-- AVAILABLE DATA follows --
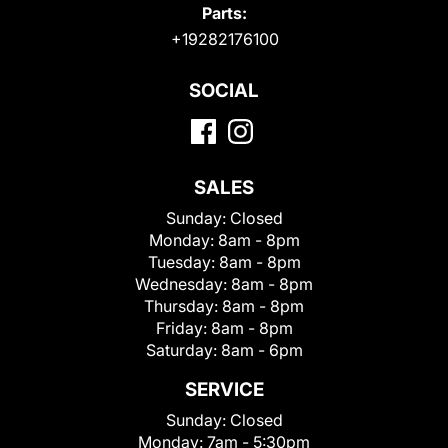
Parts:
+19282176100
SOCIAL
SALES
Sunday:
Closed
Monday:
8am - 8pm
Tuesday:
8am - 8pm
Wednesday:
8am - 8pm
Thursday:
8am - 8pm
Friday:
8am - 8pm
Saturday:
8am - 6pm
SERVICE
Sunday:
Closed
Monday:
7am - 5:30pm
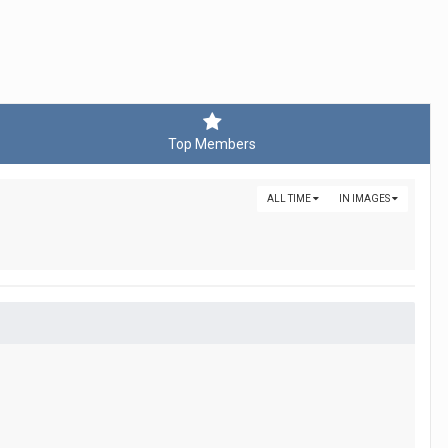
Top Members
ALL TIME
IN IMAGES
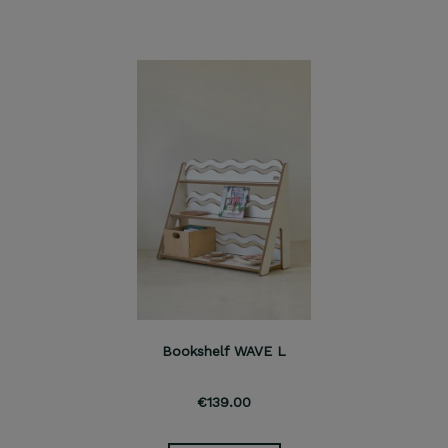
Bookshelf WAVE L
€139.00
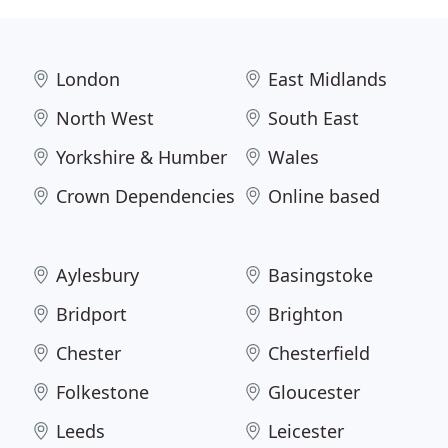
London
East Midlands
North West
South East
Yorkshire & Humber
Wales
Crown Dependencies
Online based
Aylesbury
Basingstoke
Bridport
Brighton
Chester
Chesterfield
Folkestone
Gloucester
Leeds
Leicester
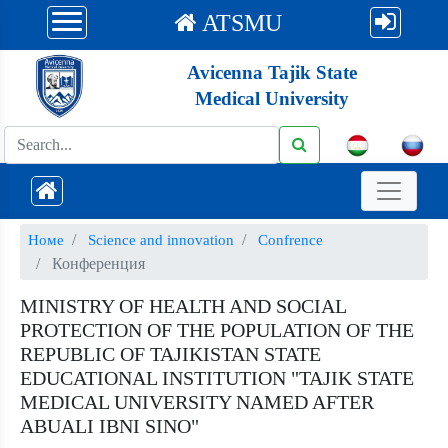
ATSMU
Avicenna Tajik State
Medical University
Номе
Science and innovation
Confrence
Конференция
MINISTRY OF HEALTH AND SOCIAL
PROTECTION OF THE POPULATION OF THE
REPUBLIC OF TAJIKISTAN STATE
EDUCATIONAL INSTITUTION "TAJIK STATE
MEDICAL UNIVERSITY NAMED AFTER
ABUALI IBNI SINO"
-- AVAILABLE DATA concluded --
-- AVAILABLE DATA follows --
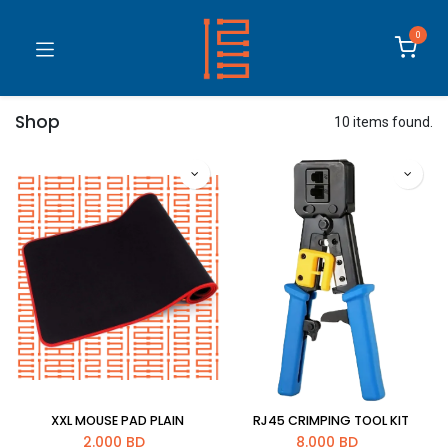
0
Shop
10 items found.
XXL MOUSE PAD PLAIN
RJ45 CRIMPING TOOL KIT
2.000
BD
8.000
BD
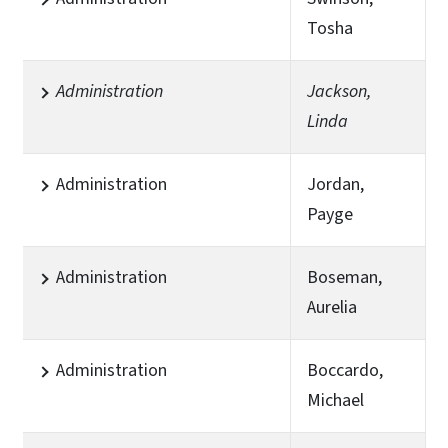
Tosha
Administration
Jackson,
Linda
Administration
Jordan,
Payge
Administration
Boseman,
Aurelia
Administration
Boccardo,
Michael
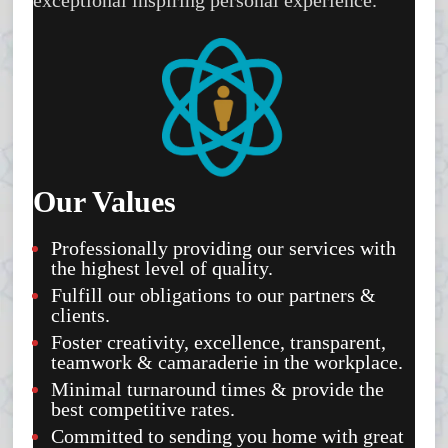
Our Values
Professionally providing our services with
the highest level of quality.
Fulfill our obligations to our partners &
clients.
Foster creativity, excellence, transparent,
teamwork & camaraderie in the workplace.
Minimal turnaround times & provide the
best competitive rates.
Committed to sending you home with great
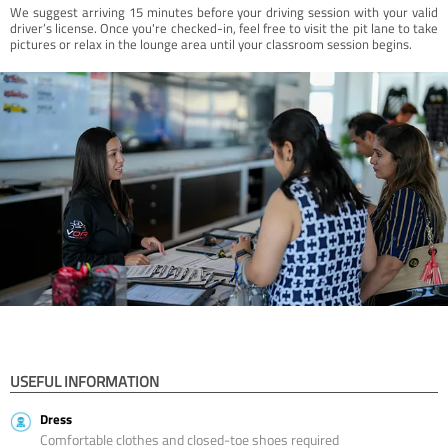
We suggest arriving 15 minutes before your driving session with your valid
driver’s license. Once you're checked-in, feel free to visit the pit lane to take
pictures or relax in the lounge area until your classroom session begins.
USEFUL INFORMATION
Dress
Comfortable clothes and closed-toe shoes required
-- AVAILABLE DATA concluded --
-- AVAILABLE DATA follows --
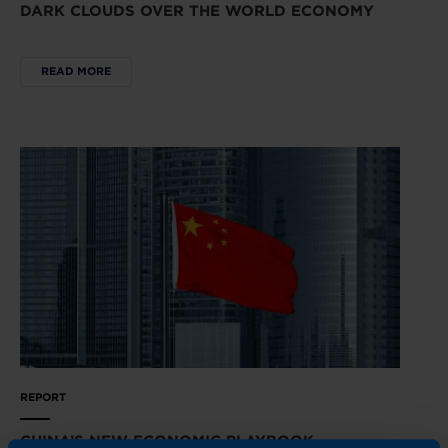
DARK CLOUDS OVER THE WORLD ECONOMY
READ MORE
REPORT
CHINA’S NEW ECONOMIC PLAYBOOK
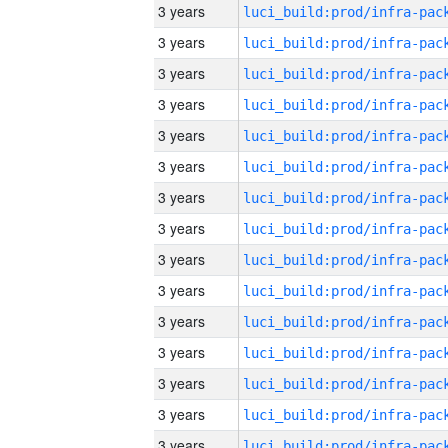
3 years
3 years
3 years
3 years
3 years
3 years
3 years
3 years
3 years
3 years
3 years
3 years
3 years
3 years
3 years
-- AVAILABLE DATA concluded --
TASK REQUIREMENTS: For each line of the entries that contains the word "session", make a copy.

REPLY TO THE EXERCISE:
We suggest arriving 15 minutes before your driving session with your valid
pictures or relax in the lounge area until your classroom session begins.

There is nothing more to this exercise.